Though the media tends to focus on underdeveloped countries when the subject is hunger, food scarcity is also a problem in the United States.

Consider parts of Missouri, where one of every six people goes hungry, according to the Food Bank for Central & Northeast Missouri.

Rotary member Steve Dulle wanted to change that. For his induction as this year’s governor of District 6080, he eschewed a traditional installation featuring fine food and formal wear. Instead, he asked members throughout the district to collect nonperishable provisions and volunteer at local food banks and pantries on the day that he took office. And he launched a monthlong “food fight” that pit clubs in the northern part of his district against those in the south to see who could collect the most food.

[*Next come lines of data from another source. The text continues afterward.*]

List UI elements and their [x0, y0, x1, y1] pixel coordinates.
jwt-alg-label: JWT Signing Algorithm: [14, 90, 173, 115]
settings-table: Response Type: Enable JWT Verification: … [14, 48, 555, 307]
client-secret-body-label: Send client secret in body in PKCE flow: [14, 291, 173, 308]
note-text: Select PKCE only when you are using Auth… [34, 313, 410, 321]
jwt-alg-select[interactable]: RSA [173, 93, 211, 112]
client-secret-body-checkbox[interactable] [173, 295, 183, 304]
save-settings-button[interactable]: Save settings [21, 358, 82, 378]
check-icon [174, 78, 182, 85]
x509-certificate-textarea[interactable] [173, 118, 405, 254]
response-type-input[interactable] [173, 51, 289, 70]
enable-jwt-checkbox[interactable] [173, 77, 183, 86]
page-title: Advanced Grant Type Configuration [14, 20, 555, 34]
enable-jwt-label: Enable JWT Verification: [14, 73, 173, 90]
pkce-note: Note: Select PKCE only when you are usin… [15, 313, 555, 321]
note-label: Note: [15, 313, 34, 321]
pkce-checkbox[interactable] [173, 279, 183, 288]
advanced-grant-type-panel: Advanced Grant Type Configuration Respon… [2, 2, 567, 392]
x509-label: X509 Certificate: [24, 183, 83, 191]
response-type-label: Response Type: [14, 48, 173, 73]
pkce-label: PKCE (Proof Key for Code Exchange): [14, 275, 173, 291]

The north won — as did the area’s hungry residents. Rotary members, Rotaractors, and their families and friends collected more than 10,000 pounds of food and raised nearly $19,000 for Missouri’s food pantries.

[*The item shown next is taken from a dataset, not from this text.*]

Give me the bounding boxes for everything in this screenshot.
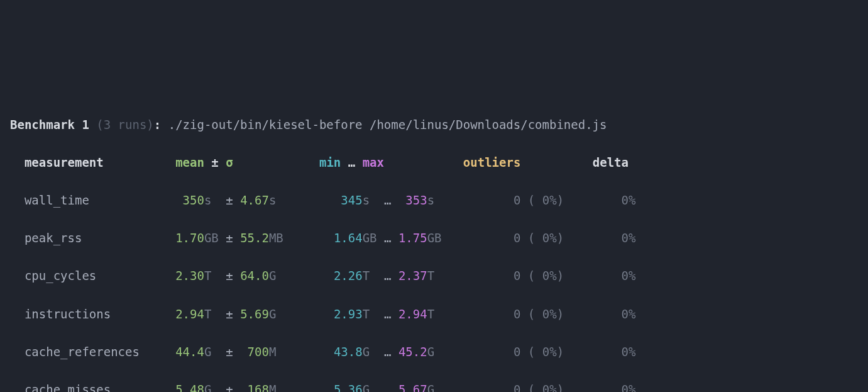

“I wanted to start off my year with an example of what it should primarily portray, namely a dedication to service,” says Dulle. “This was the first time we did a service project for our district — it united us.”

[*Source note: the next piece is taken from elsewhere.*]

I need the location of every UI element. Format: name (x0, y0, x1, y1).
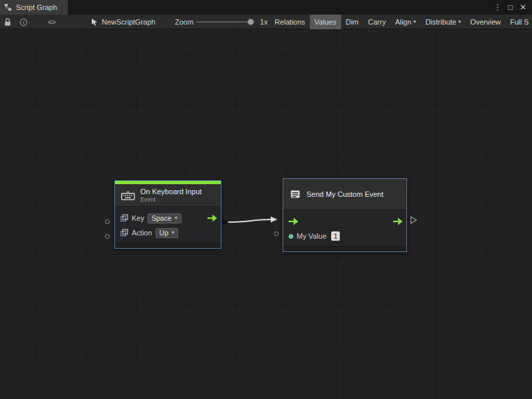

The Rotary Club of Jefferson City Breakfast took top honors for the amount of food brought in, collecting more than 2,500 pounds of nonperishable items outside a supermarket on Saturdays in July. The Rotary Club of Columbia-Metro contributed the most labor, volunteering 258 hours at the Food Bank of Central & Northeast Missouri. And the Columbia South, Fulton and Jefferson City Evening clubs collected the most money for the cause, more than $2,000 each.

Rotary members and guests even repackaged nearly 5,000 pounds of Rice Krispies for local food pantries. Dulle says that a volunteer stood on a ladder and shoveled the cereal from a 15-foot box into a large pan, which was eventually divided by others into serving sizes for innumerable plastic containers ready for delivery.

Local Rotaract members pitched in as well.

“Coordinated projects like these are able to take service projects to another level,” says Jolyn Sattizahn, president of the Rotaract Club of Columbia, who helped with the effort.

Of the 49 clubs in the district, 36 participated in the initiative.

Larry Price, president of the Rotary Club of Mountain View, says he’ll never forget volunteering at an Ozarks Food Harvest pantry.

“Frankly, I had no idea that so many people in Mountain View were being served at this site,” he says. “And the beneficiaries of the program were quick to express their appreciation to the volunteers as they made their way around the tables.”

Dulle’s 28 June installation as district governor, at the Food Bank for Central & Northeast Missouri, was atypical. There was no banquet, attendees wore shorts, and the governor was sworn in during a lunch break. He wouldn’t have done it any differently.

“It was important that the project be hands-on so we could better feel the service we were doing,” he says. “Because of the project, clubs are continuing to work with their food banks.”

And that promises to make a dent in the district’s hunger problem in the years to come.